Le diamant a longtemps quitté Mbuji-Mayi par tonnes, sans jamais revenir en routes. Jeudi, sur le rond-point Tshiombela reconquis, John Banza Lunda a mis fin à cette malédiction. Le ministre des Infrastructures a exhibé le «nouveau filon de Bakwanga»: 88 km d’asphalte posés dans la capitale du Kasaï-Oriental depuis l’avènement de Félix Tshisekedi. Pour la première fois, la richesse reste. Depuis l’État indépendant du Congo de Léopold II, en passant par le Congo belge, les régimes Mobutu, Laurent-Désiré Kabila et Joseph Kabila, jusqu’à l’arrivée de Félix Tshisekedi en 2019, la ville a produit des carats par millions sans voir sa voirie sortir de la latérite. L’avenue de l’Indépendance elle-même n’était qu’un nom. L’histoire change désormais.
Guidé sur les chantiers par le gouverneur du Kasaï Oriental, le ministre John Banza Lunda a salué «la fin du drame, de la terreur et de la précarité» sur l’ancien site d’érosion Mbala wa Tshitolo.
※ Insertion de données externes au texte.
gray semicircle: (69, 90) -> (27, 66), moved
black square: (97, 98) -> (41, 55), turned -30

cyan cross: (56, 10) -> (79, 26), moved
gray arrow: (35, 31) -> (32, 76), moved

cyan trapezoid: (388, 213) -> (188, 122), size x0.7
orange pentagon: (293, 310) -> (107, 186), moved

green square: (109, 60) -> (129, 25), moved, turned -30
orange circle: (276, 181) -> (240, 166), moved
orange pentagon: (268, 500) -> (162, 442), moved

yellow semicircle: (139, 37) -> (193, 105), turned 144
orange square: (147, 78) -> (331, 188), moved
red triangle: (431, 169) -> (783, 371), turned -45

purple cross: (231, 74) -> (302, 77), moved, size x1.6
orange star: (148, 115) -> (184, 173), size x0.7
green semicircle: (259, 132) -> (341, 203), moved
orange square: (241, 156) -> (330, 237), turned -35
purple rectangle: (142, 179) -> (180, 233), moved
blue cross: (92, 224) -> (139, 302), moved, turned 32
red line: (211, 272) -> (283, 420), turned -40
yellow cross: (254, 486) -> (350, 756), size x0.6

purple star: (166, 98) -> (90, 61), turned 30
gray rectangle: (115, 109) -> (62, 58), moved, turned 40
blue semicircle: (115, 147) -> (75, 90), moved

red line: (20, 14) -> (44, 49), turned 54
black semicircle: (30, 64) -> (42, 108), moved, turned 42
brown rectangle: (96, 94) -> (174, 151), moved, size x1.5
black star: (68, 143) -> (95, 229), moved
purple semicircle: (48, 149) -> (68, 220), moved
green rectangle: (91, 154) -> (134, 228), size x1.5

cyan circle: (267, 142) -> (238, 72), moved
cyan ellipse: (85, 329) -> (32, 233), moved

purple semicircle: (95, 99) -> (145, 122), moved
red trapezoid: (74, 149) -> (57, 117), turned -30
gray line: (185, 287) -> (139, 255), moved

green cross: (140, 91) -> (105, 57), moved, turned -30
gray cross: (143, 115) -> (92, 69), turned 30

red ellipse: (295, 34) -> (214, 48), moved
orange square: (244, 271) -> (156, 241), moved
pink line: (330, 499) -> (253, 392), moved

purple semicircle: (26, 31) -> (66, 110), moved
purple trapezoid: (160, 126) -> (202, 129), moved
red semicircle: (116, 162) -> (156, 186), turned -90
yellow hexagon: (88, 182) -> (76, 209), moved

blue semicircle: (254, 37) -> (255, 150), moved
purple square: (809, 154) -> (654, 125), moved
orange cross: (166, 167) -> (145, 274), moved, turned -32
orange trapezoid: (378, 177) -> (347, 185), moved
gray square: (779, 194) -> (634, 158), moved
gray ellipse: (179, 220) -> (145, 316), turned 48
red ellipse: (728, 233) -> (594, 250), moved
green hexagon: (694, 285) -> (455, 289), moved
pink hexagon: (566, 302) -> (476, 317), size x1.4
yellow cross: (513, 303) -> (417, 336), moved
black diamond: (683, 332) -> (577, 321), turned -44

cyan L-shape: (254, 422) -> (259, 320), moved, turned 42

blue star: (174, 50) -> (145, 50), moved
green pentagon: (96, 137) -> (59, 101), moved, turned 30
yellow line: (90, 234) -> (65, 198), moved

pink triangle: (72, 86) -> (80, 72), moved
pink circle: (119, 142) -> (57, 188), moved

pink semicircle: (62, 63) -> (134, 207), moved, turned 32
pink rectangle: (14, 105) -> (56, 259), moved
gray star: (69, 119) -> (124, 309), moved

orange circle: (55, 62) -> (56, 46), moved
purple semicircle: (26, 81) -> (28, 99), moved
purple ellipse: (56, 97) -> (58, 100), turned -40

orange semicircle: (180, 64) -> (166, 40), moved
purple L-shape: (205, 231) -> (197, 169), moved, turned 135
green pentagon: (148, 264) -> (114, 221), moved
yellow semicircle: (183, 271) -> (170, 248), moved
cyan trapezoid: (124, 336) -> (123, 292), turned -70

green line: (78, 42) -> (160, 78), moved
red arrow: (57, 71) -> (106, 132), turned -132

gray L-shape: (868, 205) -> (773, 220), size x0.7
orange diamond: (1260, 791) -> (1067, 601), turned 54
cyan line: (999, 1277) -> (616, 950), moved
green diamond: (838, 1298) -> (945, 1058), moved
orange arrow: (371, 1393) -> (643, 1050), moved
Là où la terre s’ouvrait pour avaler maisons et vies, le bitume file droit, bordé de lampadaires. Les mototaxis passent sans soulever de nuages rouges. Les enfants, incrédules, posent la main sur le goudron encore chaud.
Le partage du chantier
Selon le bilan de l’Office des Voiries et Drainage -OVD-, le travail a été réparti comme un butin de guerre contre la boue. Safrimex a livré 35,5 km de voirie urbaine et 3,7 km de travaux anti-érosifs titanesques. Tshilejelu signe 25 km. Jhonny Matala Company -JMC- boucle 14 km dont 8,43 km d’assainissement souterrain, vital pour tenir les pluies. Le Gouvernement provincial ajoute son kilomètre symbolique. À cheval sur Bipemba et Diulu, le site Monseigneur Nkongolo a aussi été stabilisé. Les gabions tiennent la terre. Les caniveaux, enfin, canalisent. Dans les quartiers, les femmes parlent d’un miracle: «on peut sortir en pagne blanc après 17h».
L’angoisse des kilomètres manquants
Mais la célébration est en sursis. L’OVD l’a rappelé, chiffres à l’appui: 38,5 km de voirie urbaine attendent encore un financement. Des axes entiers de la ville restent dans la poussière, coupés du «filon». Plus grave, l’ennemi n’a pas déposé les armes. Les têtes d’érosion qui prolongent le ravin de Tshiombela menacent toujours sur plus de 2,5 km. Une brèche, et le goudron neuf devient un souvenir. À Nyongolo, la bataille continue sous un soleil de plomb.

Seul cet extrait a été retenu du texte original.